Exact copy required. Repeat the records, but keep the pictures out.

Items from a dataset
------------------------------

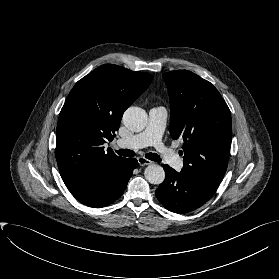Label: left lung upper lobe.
Here are the masks:
<instances>
[{
    "label": "left lung upper lobe",
    "instance_id": "5c2ea615",
    "mask_svg": "<svg viewBox=\"0 0 279 279\" xmlns=\"http://www.w3.org/2000/svg\"><path fill=\"white\" fill-rule=\"evenodd\" d=\"M170 97L172 139L184 141L181 172L218 188L227 170L232 125L230 110L208 81L188 70L164 73Z\"/></svg>",
    "mask_w": 279,
    "mask_h": 279
}]
</instances>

------------------------------

### Solution below
Label: left lung upper lobe.
Here are the masks:
<instances>
[{
    "label": "left lung upper lobe",
    "instance_id": "5c2ea615",
    "mask_svg": "<svg viewBox=\"0 0 279 279\" xmlns=\"http://www.w3.org/2000/svg\"><path fill=\"white\" fill-rule=\"evenodd\" d=\"M170 97L172 139L184 141L181 172L218 188L227 170L232 125L230 110L208 81L188 70L164 73Z\"/></svg>",
    "mask_w": 279,
    "mask_h": 279
}]
</instances>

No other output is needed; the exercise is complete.